What does it mean to be in a recession?

Australia's economy has plunged into its first recession in nearly 30 years. Federal Treasurer Josh Frydenberg announced that gross domestic product (GDP) shrank 7% in the April-to-June quarter compared to the previous three months.
This is the biggest fall since records began back in 1959 and comes after a fall of 0.3% in the first quarter of 2020.
But what exactly is a recession?
THE DEFINITION
A recession is a period of 'economic decline', being two consecutive quarters (six months) of negative growth.
Other recession indicators include rising unemployment, falling retail sales, slowed manufacturing growth, and a decline in real personal income.

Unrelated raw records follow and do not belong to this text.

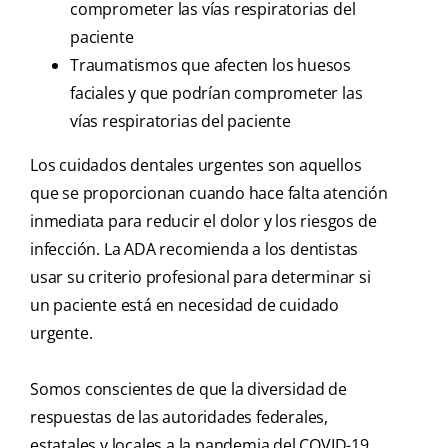
comprometer las vías respiratorias del
paciente
Traumatismos que afecten los huesos
faciales y que podrían comprometer las
vías respiratorias del paciente
Los cuidados dentales urgentes son aquellos
que se proporcionan cuando hace falta atención
inmediata para reducir el dolor y los riesgos de
infección. La ADA recomienda a los dentistas
usar su criterio profesional para determinar si
un paciente está en necesidad de cuidado
urgente.
Somos conscientes de que la diversidad de
respuestas de las autoridades federales,
estatales y locales a la pandemia del COVID-19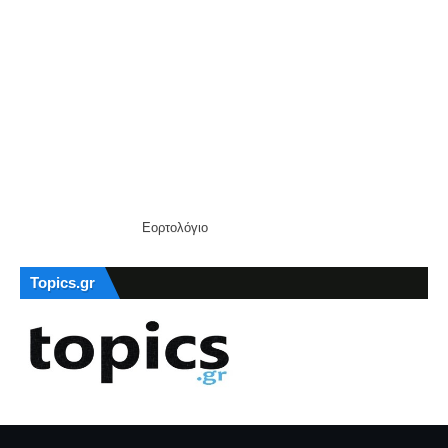
Εορτολόγιο
Topics.gr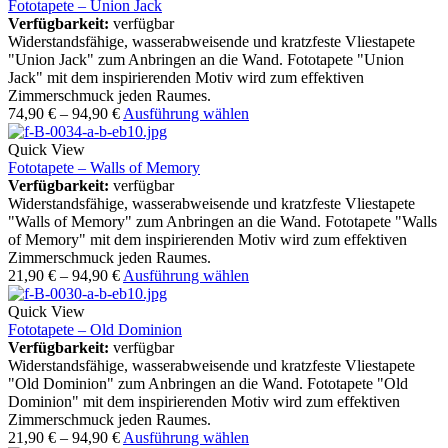
Fototapete – Union Jack
Verfügbarkeit:
verfügbar
Widerstandsfähige, wasserabweisende und kratzfeste Vliestapete
"Union Jack" zum Anbringen an die Wand. Fototapete "Union
Jack" mit dem inspirierenden Motiv wird zum effektiven
Zimmerschmuck jeden Raumes.
74,90
€
–
94,90
€
Ausführung wählen
Quick View
Fototapete – Walls of Memory
Verfügbarkeit:
verfügbar
Widerstandsfähige, wasserabweisende und kratzfeste Vliestapete
"Walls of Memory" zum Anbringen an die Wand. Fototapete "Walls
of Memory" mit dem inspirierenden Motiv wird zum effektiven
Zimmerschmuck jeden Raumes.
21,90
€
–
94,90
€
Ausführung wählen
Quick View
Fototapete – Old Dominion
Verfügbarkeit:
verfügbar
Widerstandsfähige, wasserabweisende und kratzfeste Vliestapete
"Old Dominion" zum Anbringen an die Wand. Fototapete "Old
Dominion" mit dem inspirierenden Motiv wird zum effektiven
Zimmerschmuck jeden Raumes.
21,90
€
–
94,90
€
Ausführung wählen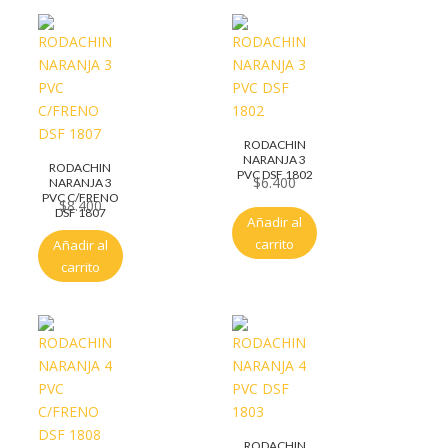
RODACHIN
NARANJA 3
RODACHIN
PVC DSF 1802
$
6.400
NARANJA 3
PVC C/FRENO
$
8.400
DSF 1807
Añadir al
carrito
Añadir al
carrito
RODACHIN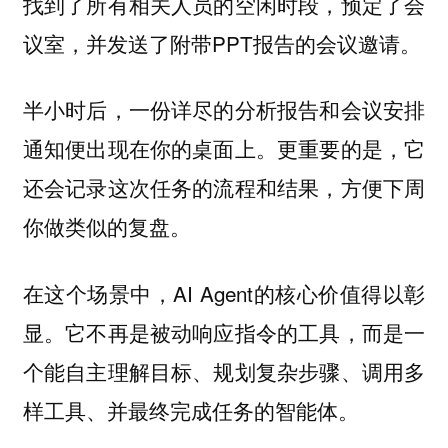
找到了所有相关人员的空闲时段，预定了会
议室，并发送了附带PPT报告的会议邀请。
半小时后，一份详尽的分析报告和会议安排
通知便出现在你的桌面上。更重要的是，它
还会记录这次任务的流程和结果，方便下周
你做类似的复盘。
在这个场景中，AI Agent的核心价值得以彰
显。它不再是被动响应指令的工具，而是一
个能自主理解目标、规划复杂步骤、调用多
样工具、并最终完成任务的智能体。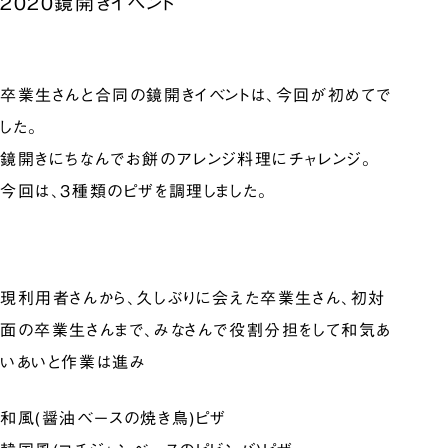
2020鏡開きイベント
卒業生さんと合同の鏡開きイベントは、今回が初めてで
した。
鏡開きにちなんでお餅のアレンジ料理にチャレンジ。
今回は、3種類のピザを調理しました。
現利用者さんから、久しぶりに会えた卒業生さん、初対
面の卒業生さんまで、みなさんで役割分担をして和気あ
いあいと作業は進み
和風(醤油ベースの焼き鳥)ピザ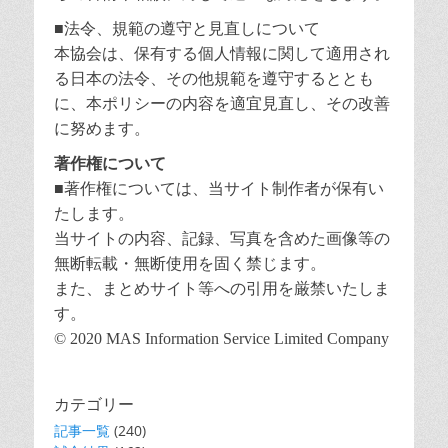
■法令、規範の遵守と見直しについて
本協会は、保有する個人情報に関して適用され
る日本の法令、その他規範を遵守するととも
に、本ポリシーの内容を適宜見直し、その改善
に努めます。
著作権について
■著作権については、当サイト制作者が保有い
たします。
当サイトの内容、記録、写真を含めた画像等の
無断転載・無断使用を固く禁じます。
また、まとめサイト等への引用を厳禁いたしま
す。
© 2020 MAS Information Service Limited Company
カテゴリー
記事一覧
(240)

Australia was lucky to escape recession in the 2008 global financial crisis. In fact, the Australian economy was the only major economy to avoid a recession during that time - mainly due to demand from China for natural resources.
WHAT CAN I EXPECT DURING A RECESSION?
Even though the unemployment rate is hovering aroud 10%, we can expect that to rise in the coming months. During the last recession in 1992, the unemployment rate peaked at 11.2%. We're expected to top that this year.
We'll also experience slower wage growth than what we are used to. Whilst the JobKeeper scheme is substanially assisting employers until March 28 2021, wage growth over the next 12 months is expected to stall.